SPS Webinar: Invertible Neural Networks and their Applications

Date: 11 July 2024
Time: 10:00 AM ET (New York Time)
Presenter(s): Dr. Pier Luigi Dragotti, Dr. Jun-Jie Huang

Based on the IEEE Xplore® article: 
"WINNet: Wavelet-Inspired Invertible Network for Image Denoising", published in the IEEE Transactions on Image Processing, June 2022.

Original article: Download article
Original article is open access and publicly available to all for download.


Invertible Neural Networks (INNs) are a class of deep networks that approximate bijective functions and are characterized by a forward mapping that can be inverted. Initially they were introduced as generative models, where the INNs learn a transformation between the input data distribution and a simple prior distribution (typically a normal distribution). The inverse mapping then automatically acts as a generator, converting the simple distribution into samples resembling the input data. More recently, INNs have also been employed to solve inverse problems.

In this talk, the presenters argue that INNs are powerful systems applicable in a variety of fields. Their success stems from the fact that they can be designed by combining model-based methods with data-driven approaches. First, the presenters explore the interplay between wavelet theory and INNs. Using the lifting scheme, they design a wavelet-inspired INN (WINNet) and focus on the image denoising task. WINNet achieves state-of-the-art performance in image denoising and generalizes well to images with unseen noise levels. Additionally, they demonstrate that WINNet can be used as regularizer in other image restoration tasks.

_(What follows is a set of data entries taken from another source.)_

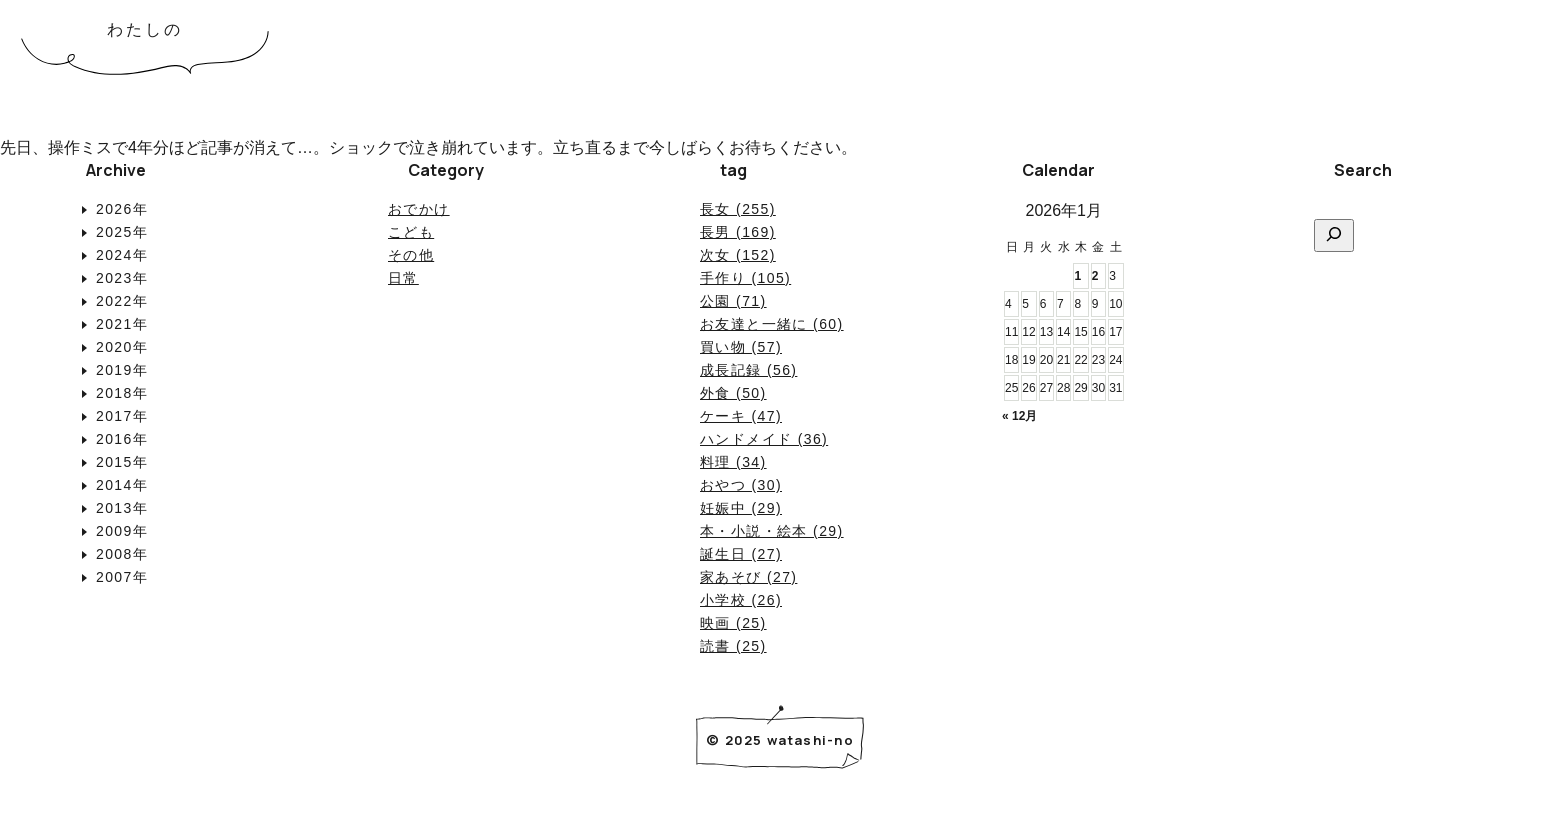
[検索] (1334, 235)
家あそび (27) (748, 577)
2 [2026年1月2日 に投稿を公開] (1095, 276)
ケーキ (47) (741, 416)
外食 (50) (733, 393)
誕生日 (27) (741, 554)
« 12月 (1019, 416)
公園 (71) (733, 301)
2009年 (122, 531)
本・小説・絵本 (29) (772, 531)
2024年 (122, 255)
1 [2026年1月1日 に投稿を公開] (1077, 276)
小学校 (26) (741, 600)
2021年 (122, 324)
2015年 (122, 462)
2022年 (122, 301)
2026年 (122, 209)
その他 (411, 255)
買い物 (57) (741, 347)
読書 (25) (733, 646)
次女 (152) (738, 255)
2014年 (122, 485)
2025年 (122, 232)
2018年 (122, 393)
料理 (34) (733, 462)
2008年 (122, 554)
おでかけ (419, 209)
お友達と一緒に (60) (772, 324)
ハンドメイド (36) (764, 439)
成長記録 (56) (748, 370)
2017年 (122, 416)
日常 (403, 278)
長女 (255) (738, 209)
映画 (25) (733, 623)
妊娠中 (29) (741, 508)
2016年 (122, 439)
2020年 (122, 347)
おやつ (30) (741, 485)
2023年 (122, 278)
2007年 (122, 577)
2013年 (122, 508)
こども (411, 232)
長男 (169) (738, 232)
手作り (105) (745, 278)
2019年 (122, 370)
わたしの (145, 29)
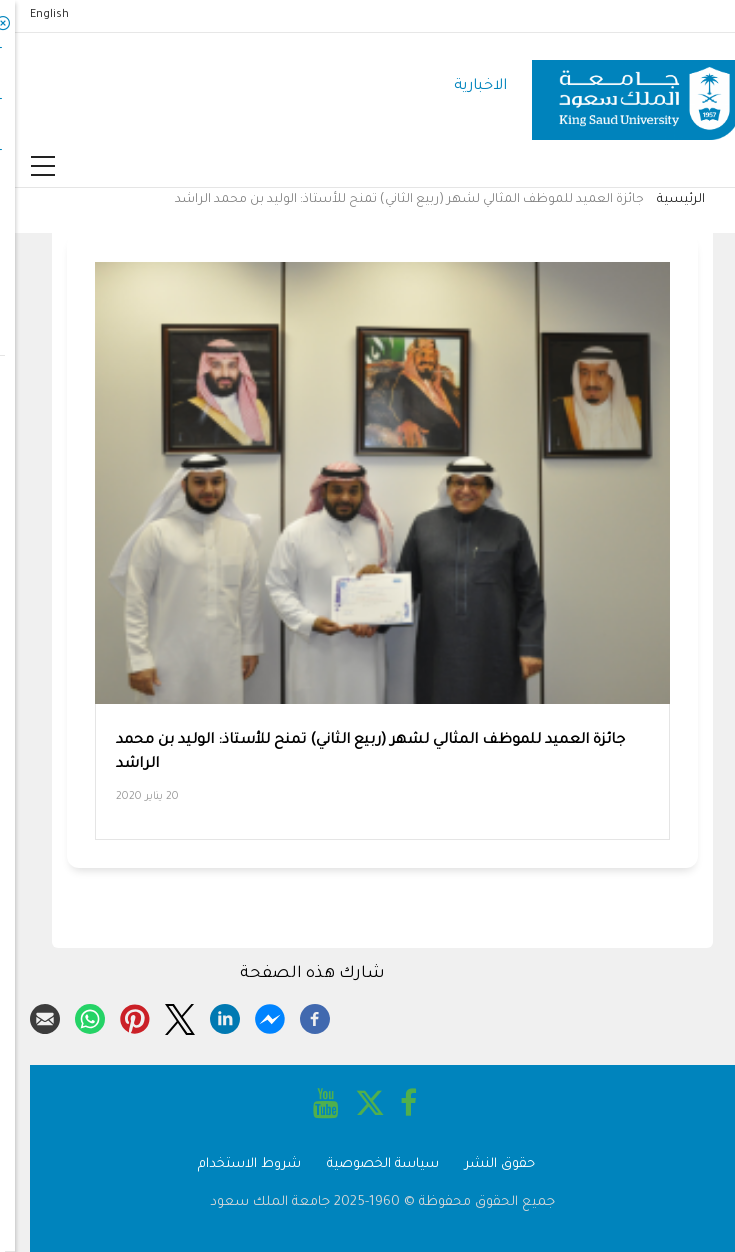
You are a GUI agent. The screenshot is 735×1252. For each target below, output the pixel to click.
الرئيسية (666, 200)
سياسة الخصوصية (368, 1164)
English (34, 15)
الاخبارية (465, 86)
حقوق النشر (485, 1164)
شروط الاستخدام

Next, they will introduce INDigo, a novel INN-guided probabilistic diffusion algorithm for arbitrary image restoration tasks. INDigo combines the perfect reconstruction property of INNs with the strong generative capabilities of pre-trained diffusion models. Specifically, they leverage the invertibility of the networks to condition the diffusion process and in this way generate high quality restored images consistent with the measurements.

Finally, to further showcase the capabilities of INNs, they present additional applications where INNs have had a significant impact, including image reflection removal and image steganography.


Pier Luigi Dragotti (F’17) received the Masters Degree (summa cum laude) from the University Federico II, Naples, Italy, in 1997 and the Ph.D. degree from the Swiss Federal Institute of Technology of Lausanne (EPFL), Switzerland in 2002.

He is Professor of Signal Processing in the Electrical and Electronic Engineering Department at Imperial College London and a Fellow of the IEEE. He has held several visiting positions. In particular, he was a visiting student at Stanford University, Stanford, CA in 1996, a summer researcher in the Mathematics of Communications Department at Bell Labs, Lucent Technologies, Murray Hill, NJ in 2000, a visiting scientist at Massachusetts Institute of Technology (MIT) in 2011. His research interests include sampling theory and its applications, computational imaging and model-based machine learning.

Dr. Dragotti was Editor-in-Chief of the IEEE Transactions on Signal Processing (2018-2020), Technical Co-Chair for the European Signal Processing Conference in 2012 and Associate Editor  of the IEEE Transactions on Image Processing from 2006 to 2009. He was a SPS Distinguished Lecturer in 2021-22. He was also an Elected Member of the IEEE Image, Video and Multidimensional Signal Processing Technical Committee, IEEE Signal Processing Theory and Methods Technical Committee and of the IEEE Computational Imaging Technical Committee. In 2011 he was awarded the prestigious ERC starting investigator award (consolidator stream).

Jun-Jie Huang received the B.Eng. degree (Hons.) in electronic engineering and the M.Phil. degree in electronic and information engineering from The Hong Kong Polytechnic University, Hong Kong, China, in 2013 and 2015, respectively, and the Ph.D. degree from Imperial College London (ICL), London, U.K., in 2019. From 2019 to 2021, he was a Post-Doctoral Researcher with the Communications and Signal Processing (CSP) Group, Electrical and Electronic Engineering Department, ICL.

He is now an Associate Professor with the College of Computer Science and Technology, National University of Defense Technology (NUDT), Changsha, China. His research interests include model-based deep learning, computer vision, and signal processing.